La celebración de Corpus Christi en el Santuario Jesús Sacramentado se vivió con profunda devoción y alegría, reuniendo a fieles en una jornada marcada por la fe y el encuentro comunitario. La comunidad se congregó para preparar el templo y las calles aledañas, adornadas con alfombras de flores y motivos eucarísticos, símbolo del amor y la creatividad puestos al servicio de Jesús presente en la Eucaristía.
Niños, jóvenes y adultos acompañaron a Jesús Sacramentado con cantos, globos, pétalos de flores y gestos de adoración, manifestando públicamente su fe y su deseo de llevar la presencia de Cristo a todos los rincones de la comunidad.
En su homilía, Mons.
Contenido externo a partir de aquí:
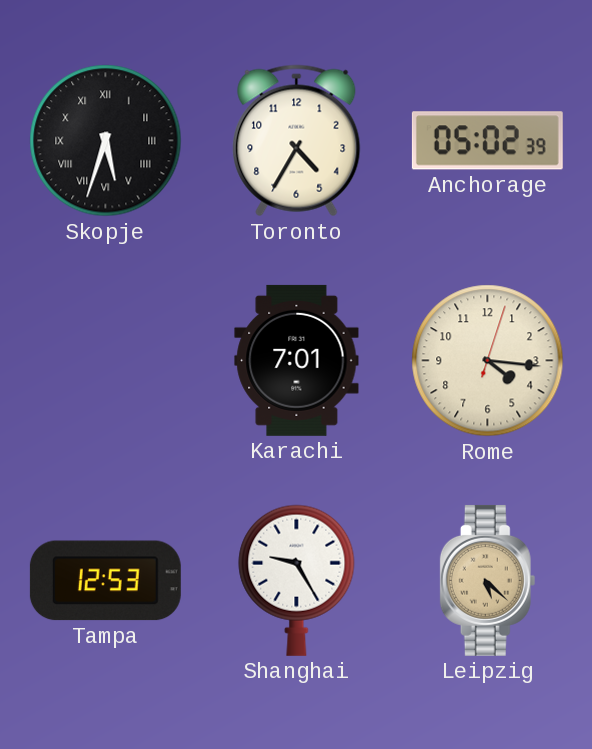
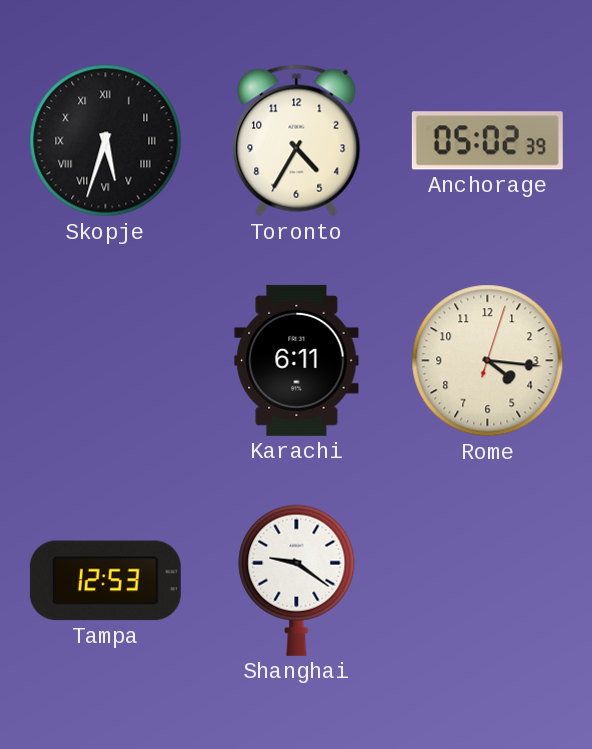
Karachi: 7:01 -> 6:11
Shanghai: 9:25 -> 9:21
Leipzig: 5:22 -> none
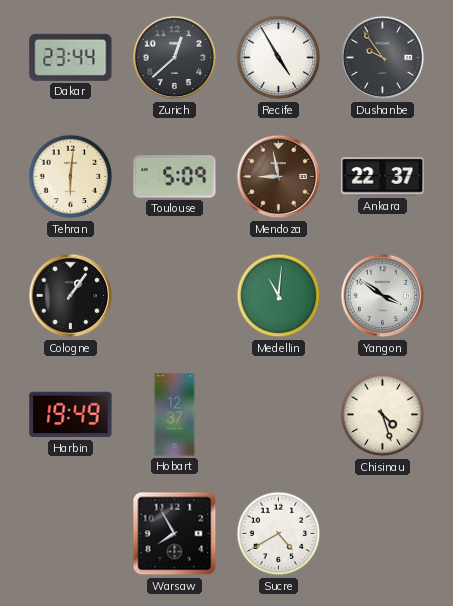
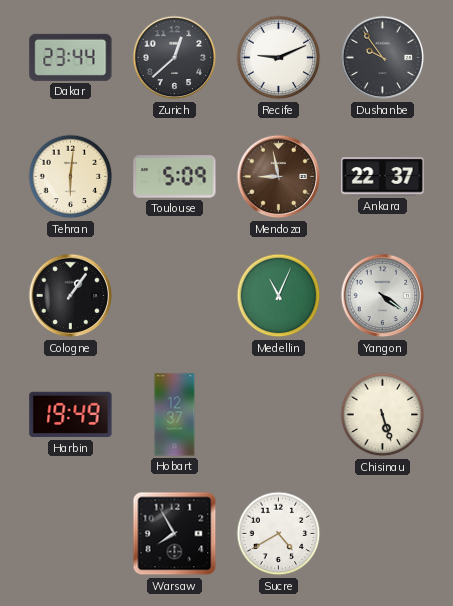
Recife: 4:55 -> 9:11
Medellin: 11:01 -> 11:04
Yangon: 3:51 -> 4:21
Chisinau: 4:27 -> 5:27
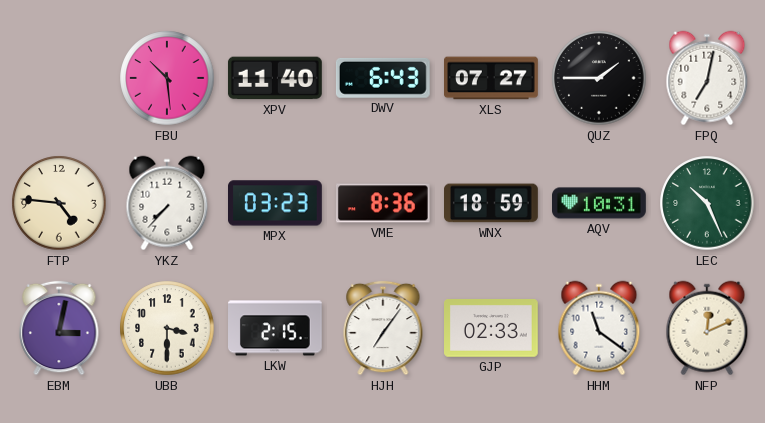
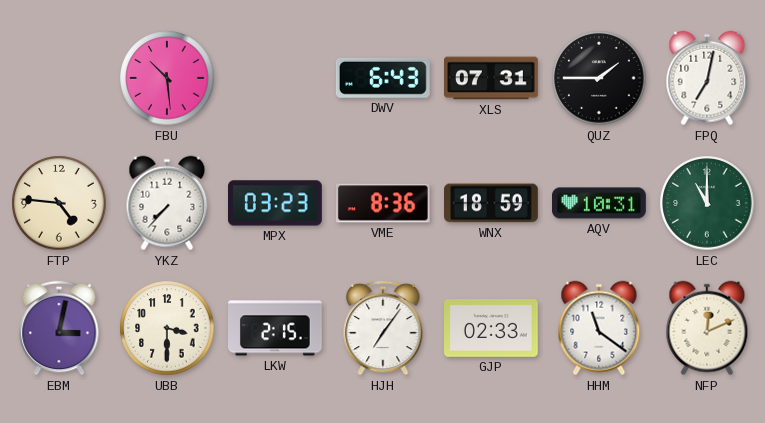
XPV: 11:40 -> none
XLS: 07:27 -> 07:31
LEC: 10:26 -> 11:00
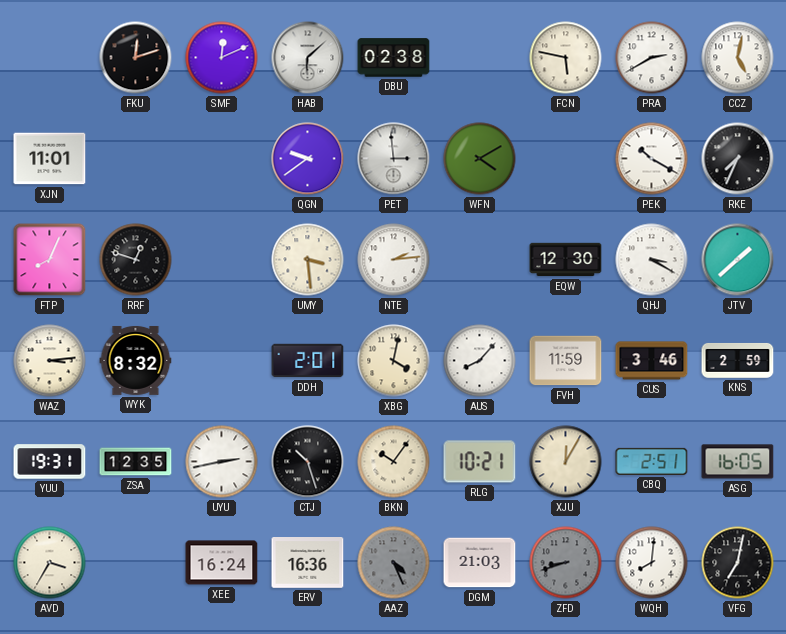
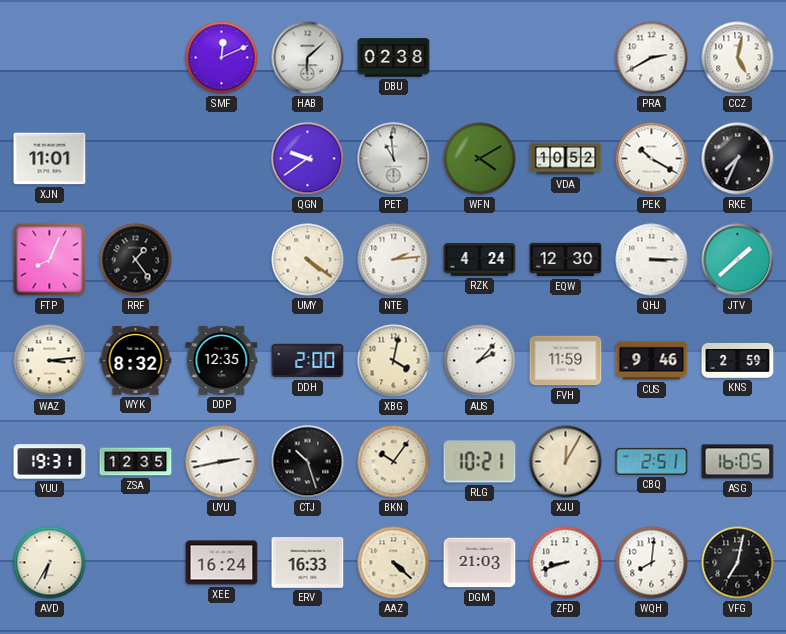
FKU: 12:12 -> none
FCN: 5:47 -> none
PET: 2:59 -> 10:59
VDA: none -> 10:52
RRF: 12:48 -> 1:24
UMY: 3:29 -> 4:21
RZK: none -> 4:24
QHJ: 3:20 -> 3:15
DDP: none -> 12:35
DDH: 2:01 -> 2:00
AUS: 8:07 -> 2:07
CUS: 3:46 -> 9:46
AVD: 3:35 -> 6:35
ERV: 16:36 -> 16:33
AAZ: 4:26 -> 4:22
AAZ dial: grey -> cream
ZFD dial: grey -> white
García Cuerva reflexionó: “Nos acercamos a la mesa de Jesús porque todos necesitamos ser curados por Él, nos acercamos a comulgar los más pecadores ”. y añadió: “Venimos a la mesa porque, igual que aquella multitud, necesitamos ser curados”.
Como parte de su reflexión añadió: “Venimos a la mesa de Jesús a cargarnos de esperanza, porque frente a los problemas no podemos ser una queja constante” y siguió diciendo “Jesús los mira y los anima a compartir, que lindo sentirnos comunidad. No vivimos la Eucaristía a título privado”.
Como conclusión enfatizó: “Comulgamos aquí para salir a compartir al Señor, no tengan miedo, no se acaba nunca. Que Jesús los anime en la esperanza y alegría, que sigan construyendo comunidad”. La jornada concluyó con la bendición eucarística, dejando en los corazones de los presentes la certeza de que Jesús camina junto a su pueblo y sigue siendo fuente de vida y esperanza para todos.